The Last Lear Hindi Movie
Greatness, they say, is never thrust on you. You are either born with it. Or you are not. Amitabh Bachchan is at a place today where nothing and everything he does surprises us.
The Bachchan saga gets one more twist in the tale as the ageing, cantankerous, flamboyant, eccentric and embittered Shakespearean actor battles old age, unwieldy hair and a receding genius.
And what a tale! Rituparno Ghosh specialises in telling stories that pitch two utterly unmatched characters against each other in a battle where the lines are drawn between the egos of the two individuals.
"The Last Lear" is actually a series of dramatic dialogues sewn together in a pastiche that suggests pain to be the constant subliminal text of all human interactions.
So we have this bearded 'intense' director Siddharth (Arjun Rampal) who decides to make a film on the life of an unemployed ageing clown. For the role, he approaches the reclusive wacky stage actor Harish Mishra (Amitabh) who sneers wryly at the very thought of entering cinema at his age, and then warms up to the idea and gives the part his heart and soul.
Interesting possibilities pitching cinema against theatre examined, explored, searched and dissected by the director with the microscopic manoeuvrings of emotions that the camera ferrets out of the human heart and makes visible to our eyes.

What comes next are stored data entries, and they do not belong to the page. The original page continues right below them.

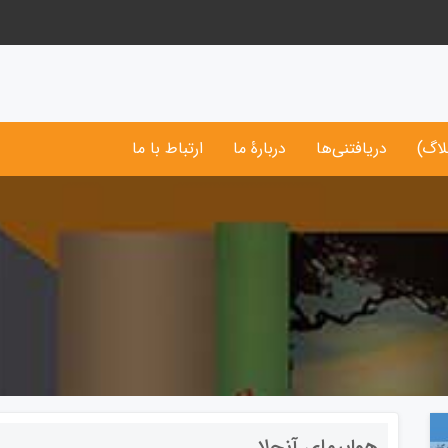
لاگ)
دریافتنی‌ها
دربارۀ ما
ارتباط با ما
هواپیمای آنجلا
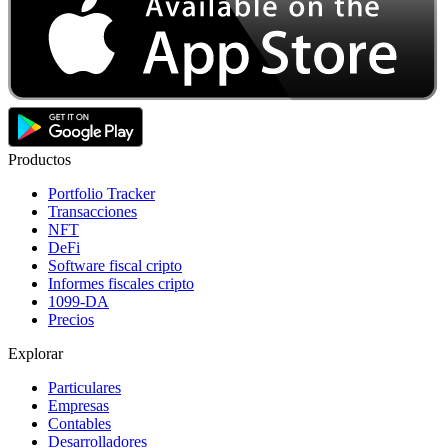
Productos
Portfolio Tracker
Transacciones
NFT
DeFi
Software fiscal cripto
Informes fiscales cripto
1099-DA
Precios
Explorar
Particulares
Empresas
Contables
Desarrolladores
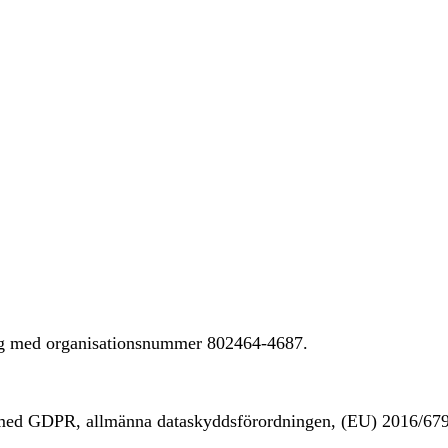
ing med organisationsnummer 802464-4687.
t med GDPR, allmänna dataskyddsförordningen, (EU) 2016/67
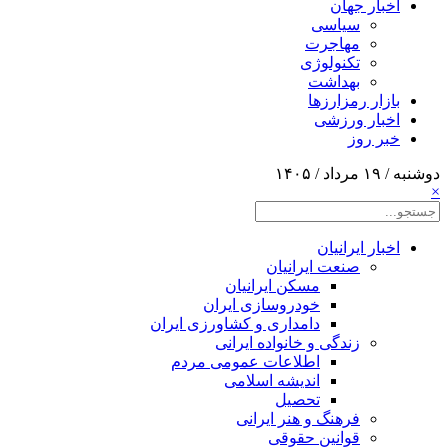
اخبار جهان
سیاسی
مهاجرت
تکنولوژی
بهداشت
بازار رمزارزها
اخبار ورزشی
خبر روز
دوشنبه / ۱۹ مرداد / ۱۴۰۵
×
اخبار ایرانیان
صنعت ایرانیان
مسکن ایرانیان
خودروسازی ایران
دامداری و کشاورزی ایران
زندگی و خانواده ایرانی
اطلاعات عمومی مردم
اندیشه اسلامی
تحصیل
فرهنگ و هنر ایرانی
قوانین حقوقی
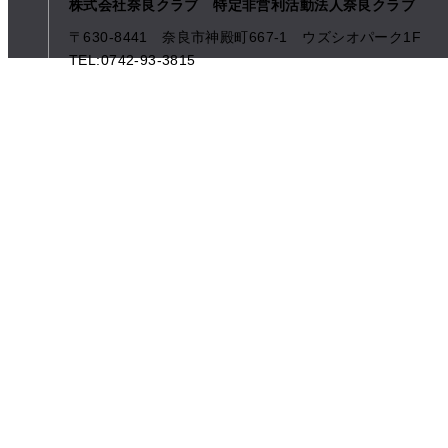
株式会社奈良クラブ 特定非営利活動法人奈良クラブ
〒630-8441 奈良市神殿町667-1
ウズシオパーク1F
TEL:0742-93-3815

In Ghosh's incandescent world of human suffering and redemption, you won't find more than two people in the same room at any given time. Sometimes there are three. But then the third individual is so still in her space, you hardly notice her/his presence beyond a shadow.
Such is the truth of Divya Dutta's character. As the benevolent nurse on night duty to look after the dying Shakespearean actor, she gives the actor's mistress Vandana (Shefali Shah) and his co-star Shabnam (Preity Zinta) quiet company. The two women talk the night away on the man they're both fascinated by.
Ghosh goes backward in time from the night the film featuring Harish Mishra is premiered to the interactive events leading up to his selection and shooting for the film.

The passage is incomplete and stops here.